Cool Britannia (sort of): the British thread 2019



  • PuzzlerPuzzler Shipmate
    Not drunk or drowning, as such, but on one trip, with the church youth group, an inexperienced person at the tiller managed to get the boat stuck on the sill at the back of a lock. As the water level dropped, the boat was at quite a sharp angle.
    I was out helping with the locks, and my baby son was in a carrycot in the cabin. Fortunately disaster was quickly averted by raising the water level.
    One of the group said she didn’t know what to do with the baby and wondered whether she should throw him out. So glad she didn’t!
  • A nasty situation - it's not unknown for boats to be completely sunk within a lock!
  • !!! I had no idea that was possible. What an informative thread.
  • In other news, we've actually put the heating on for an hour as I was frozen. On the other hand, our bedroom window is cracked open as I sleep better in cool environment.
  • FirenzeFirenze Shipmate, Host Emeritus
    The late Frank Muir wrote that the great advantage of narrow-boat holidays, which he loved,

    I remember him telling one of the stories on My Word involving a canal holiday. The premise was that, having gone for some shopping, he found himself on the opposite bank to his boat.
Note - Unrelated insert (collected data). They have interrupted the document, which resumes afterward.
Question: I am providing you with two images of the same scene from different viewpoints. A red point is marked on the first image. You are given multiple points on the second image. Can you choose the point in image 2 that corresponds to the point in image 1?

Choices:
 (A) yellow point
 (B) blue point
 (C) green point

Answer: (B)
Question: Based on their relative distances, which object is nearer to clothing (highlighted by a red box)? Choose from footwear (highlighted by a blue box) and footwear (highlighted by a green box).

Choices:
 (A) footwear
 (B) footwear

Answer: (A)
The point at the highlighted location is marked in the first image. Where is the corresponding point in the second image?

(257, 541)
His first thought was to dig a hole in the bank to let the water out. His second, to swim across, like the legendary Greek lover braving the Hellespont. Neither idea works out. (For overseas listeners, this was a gentle kind of literary quiz, on which the two captains had to provide an explanation 'of a well-known phrase or saying' - cue absurd, meandering narrative). So: Neither a burrower nor a Leander be
  • PigletPiglet All Saints Host, Circus Host
    edited August 2019
    No canal-boats for me - the only sailing I've done was on the ferry to Orkney and back.

    The wedding went off very nicely; the ceremony was secular (Humanist) and rather boring - the officiant read a very long account of the bride and groom's courtship, which I thought was rather unnecessary. However, our new great-nephew made his opinion known by letting out a fart of Biblical proportions, causing mass hysterics in everyone close enough to hear it. As my sister put it, "my daughter is the only bride to be upstaged by a farting baby".
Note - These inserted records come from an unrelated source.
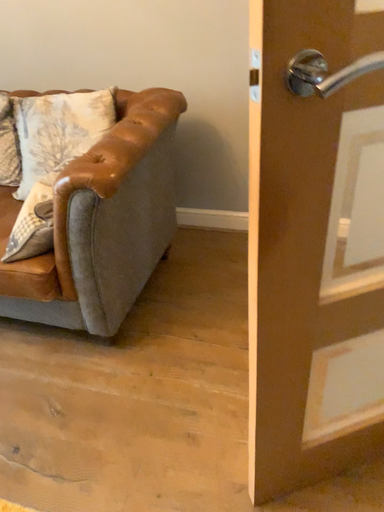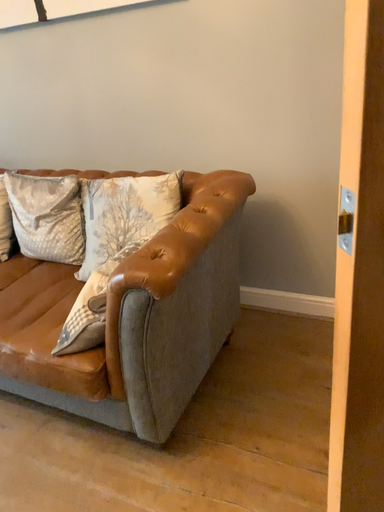 Question: Which way did the camera rotate in the video?

Choices:
 (A) rotated left
 (B) rotated right

Answer: (A) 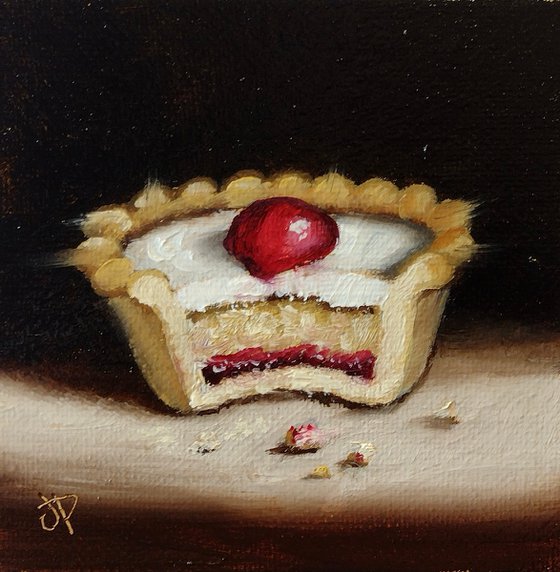 You are a GUI agent. You are given a task and a screenshot of the screen. Output one action in this format:
    pyautogui.click(x=<x>, y=<y>)
    Task: Click on the surface
    
    Given the screenshot: What is the action you would take?
    pyautogui.click(x=253, y=478) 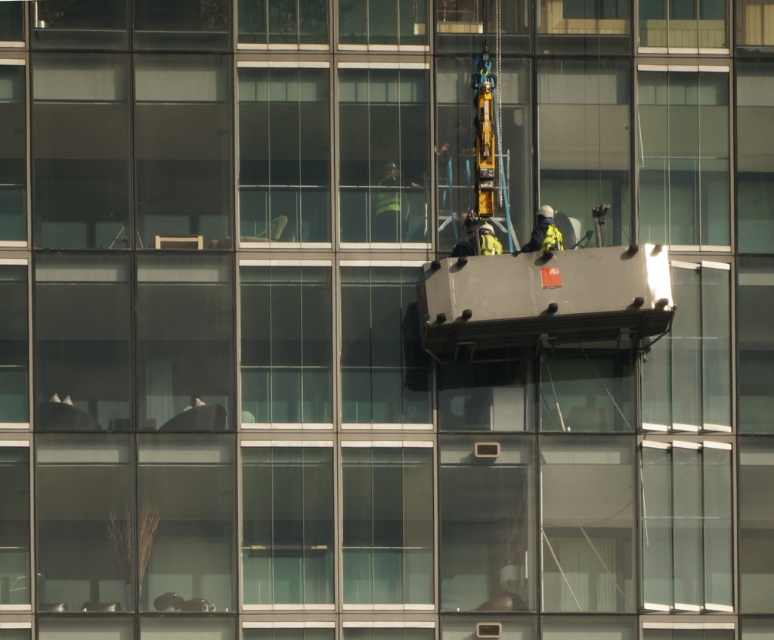 Which of these two, reflective silver helmet at center or yellow reflective vest at center, stands shorter?

reflective silver helmet at center

What do you see at coordinates (475, 237) in the screenshot? The height and width of the screenshot is (640, 774). I see `reflective silver helmet at center` at bounding box center [475, 237].

Where is `reflective silver helmet at center`? This screenshot has height=640, width=774. reflective silver helmet at center is located at coordinates (475, 237). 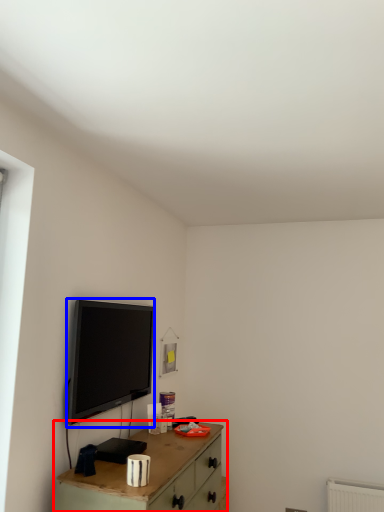 Question: Among these objects, which one is nearest to the camera, table (highlighted by a red box) or television (highlighted by a blue box)?

Choices:
 (A) table
 (B) television

Answer: (A) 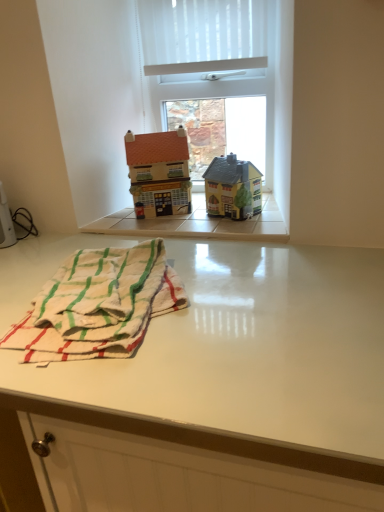 Question: Is white woven beach towel at lower left situated inside white glossy table at lower center or outside?

Choices:
 (A) outside
 (B) inside

Answer: (A)

Question: Looking at the image, does white woven beach towel at lower left seem bigger or smaller compared to white glossy table at lower center?

Choices:
 (A) big
 (B) small

Answer: (B)

Question: Which object is positioned closest to the yellow matte house at center, the 1th toy from the right?

Choices:
 (A) matte brown house at center, marked as the 2th toy in a right-to-left arrangement
 (B) white glossy table at lower center
 (C) white plastic window at upper center
 (D) white woven beach towel at lower left

Answer: (A)

Question: Which of these objects is positioned closest to the yellow matte house at center, the 1th toy from the right?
    Quick exit stage left ... :mrgreen:

    After the ceremony they just kept plying us with food and drink: v. nice canapes and an excellent meal, and I must have sunk enough Prosecco to float a battleship. :blush:

    Each table was adorned with a bottle of a different sort of GIN and all the ice, fruit, tonic and accoutrements to go with it, encouraging people to go round other tables and try the different sorts. Our GIN came from the Deerness Distillery in Orkney, and was very nice indeed.

    The following couple of days was occupied with catching up with various friends who live at this end of Scotland, and we're heading back over the Pond early tomorrow morning.
  • BoogieBoogie Shipmate
    We are back home from a wet walking holiday in the Yorkshire Dales, very little Internet but a nice few walks in beautiful countryside. Amazing pub food!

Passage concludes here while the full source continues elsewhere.